=== Assignment ===
Below are records; copy every line among them that contains the word "подключения".

————

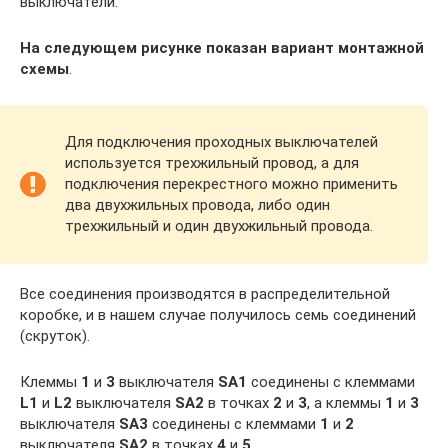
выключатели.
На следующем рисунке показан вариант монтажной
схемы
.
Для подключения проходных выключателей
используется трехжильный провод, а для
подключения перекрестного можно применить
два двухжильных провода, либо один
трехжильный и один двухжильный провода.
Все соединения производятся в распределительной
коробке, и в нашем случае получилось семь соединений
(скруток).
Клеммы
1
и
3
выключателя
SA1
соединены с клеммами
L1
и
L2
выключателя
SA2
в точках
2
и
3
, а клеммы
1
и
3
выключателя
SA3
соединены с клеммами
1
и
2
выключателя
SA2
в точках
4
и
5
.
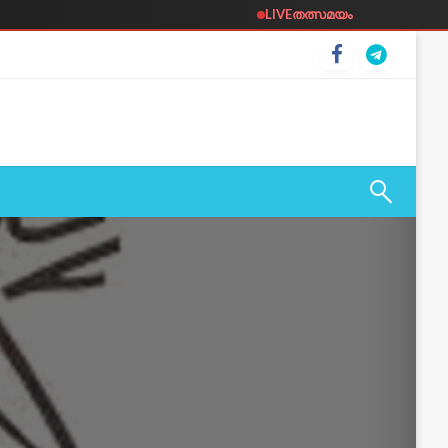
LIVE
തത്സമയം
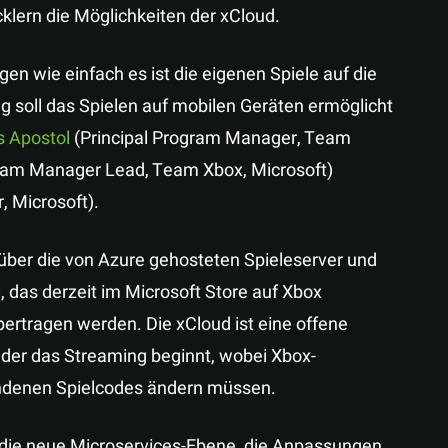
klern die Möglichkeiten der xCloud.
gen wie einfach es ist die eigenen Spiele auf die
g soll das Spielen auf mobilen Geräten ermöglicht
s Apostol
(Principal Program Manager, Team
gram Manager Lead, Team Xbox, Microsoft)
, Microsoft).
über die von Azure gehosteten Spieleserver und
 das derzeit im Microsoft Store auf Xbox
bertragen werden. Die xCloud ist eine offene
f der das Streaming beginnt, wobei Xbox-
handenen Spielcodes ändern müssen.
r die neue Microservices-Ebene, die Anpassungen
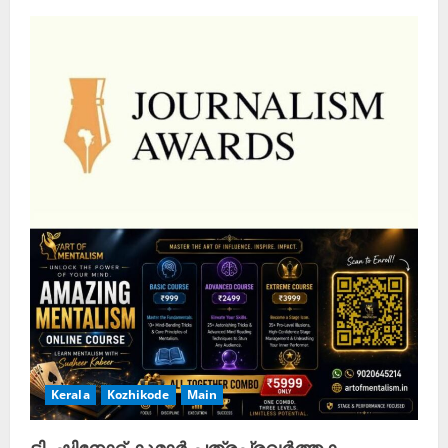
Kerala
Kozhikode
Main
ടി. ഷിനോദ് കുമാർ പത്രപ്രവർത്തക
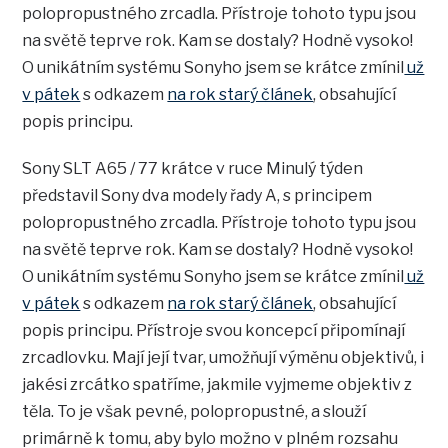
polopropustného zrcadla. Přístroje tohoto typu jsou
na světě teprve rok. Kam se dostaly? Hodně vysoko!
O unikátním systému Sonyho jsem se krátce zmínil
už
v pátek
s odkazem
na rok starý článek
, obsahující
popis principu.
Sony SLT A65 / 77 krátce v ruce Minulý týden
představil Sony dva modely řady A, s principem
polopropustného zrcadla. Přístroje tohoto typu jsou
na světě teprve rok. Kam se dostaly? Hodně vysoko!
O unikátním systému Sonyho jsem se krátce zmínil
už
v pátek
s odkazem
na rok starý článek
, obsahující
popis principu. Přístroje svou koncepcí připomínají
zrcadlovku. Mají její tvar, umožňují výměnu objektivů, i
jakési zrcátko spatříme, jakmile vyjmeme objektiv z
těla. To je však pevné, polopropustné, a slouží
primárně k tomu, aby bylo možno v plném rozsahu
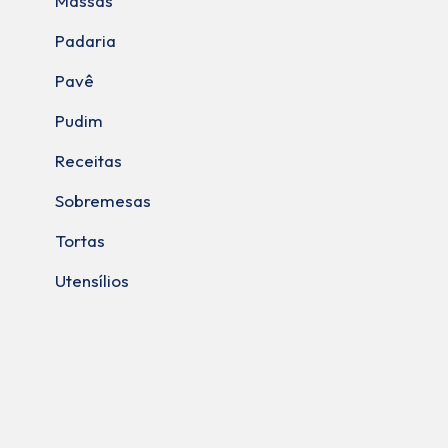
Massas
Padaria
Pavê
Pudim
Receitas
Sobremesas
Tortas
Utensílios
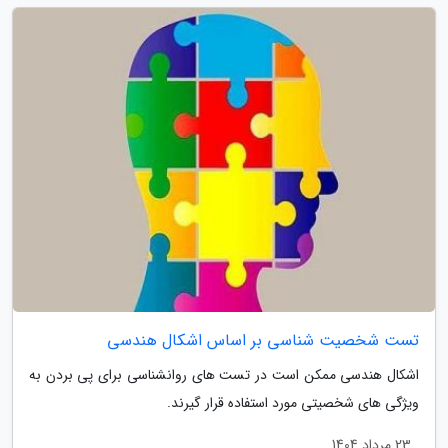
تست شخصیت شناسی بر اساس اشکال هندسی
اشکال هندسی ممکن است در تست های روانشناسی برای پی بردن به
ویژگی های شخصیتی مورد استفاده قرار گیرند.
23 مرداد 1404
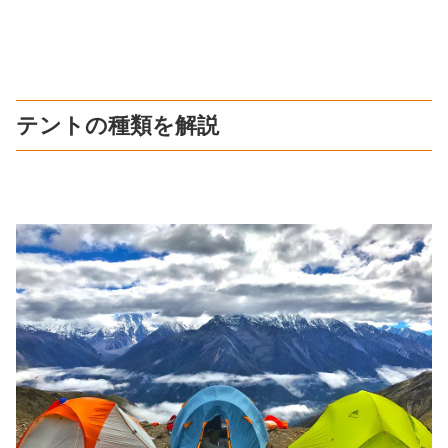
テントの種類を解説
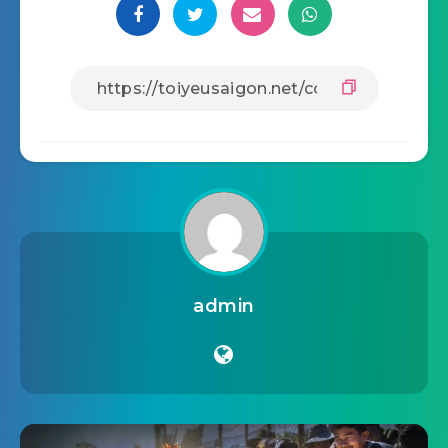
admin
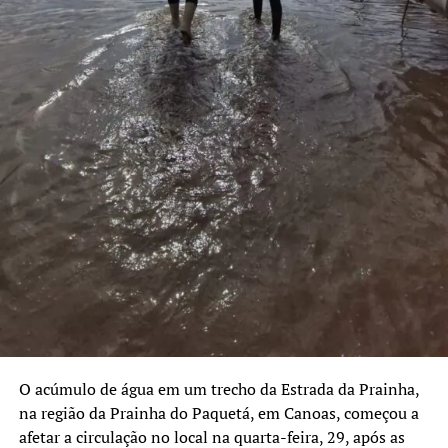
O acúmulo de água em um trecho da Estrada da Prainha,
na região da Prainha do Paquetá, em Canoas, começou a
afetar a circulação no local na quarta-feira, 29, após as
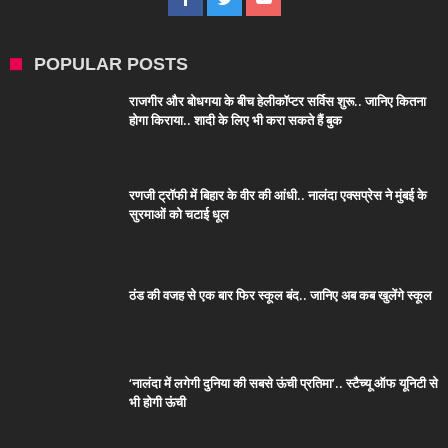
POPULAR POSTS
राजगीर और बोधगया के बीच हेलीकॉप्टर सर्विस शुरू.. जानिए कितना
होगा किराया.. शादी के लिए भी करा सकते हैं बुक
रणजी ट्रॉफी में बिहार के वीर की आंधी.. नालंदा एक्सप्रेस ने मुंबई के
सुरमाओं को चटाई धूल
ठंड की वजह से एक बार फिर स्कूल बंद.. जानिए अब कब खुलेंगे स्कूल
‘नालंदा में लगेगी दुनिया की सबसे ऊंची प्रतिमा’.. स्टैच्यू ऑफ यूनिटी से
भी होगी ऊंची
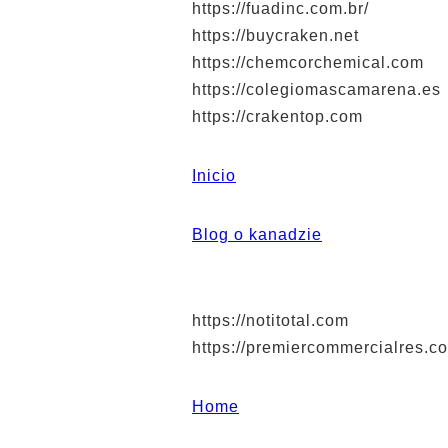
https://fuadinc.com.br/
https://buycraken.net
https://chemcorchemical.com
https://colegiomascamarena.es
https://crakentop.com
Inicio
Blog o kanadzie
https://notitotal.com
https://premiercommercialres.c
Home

————

=== Exercise output ===
Для подключения проходных выключателей
подключения перекрестного можно применить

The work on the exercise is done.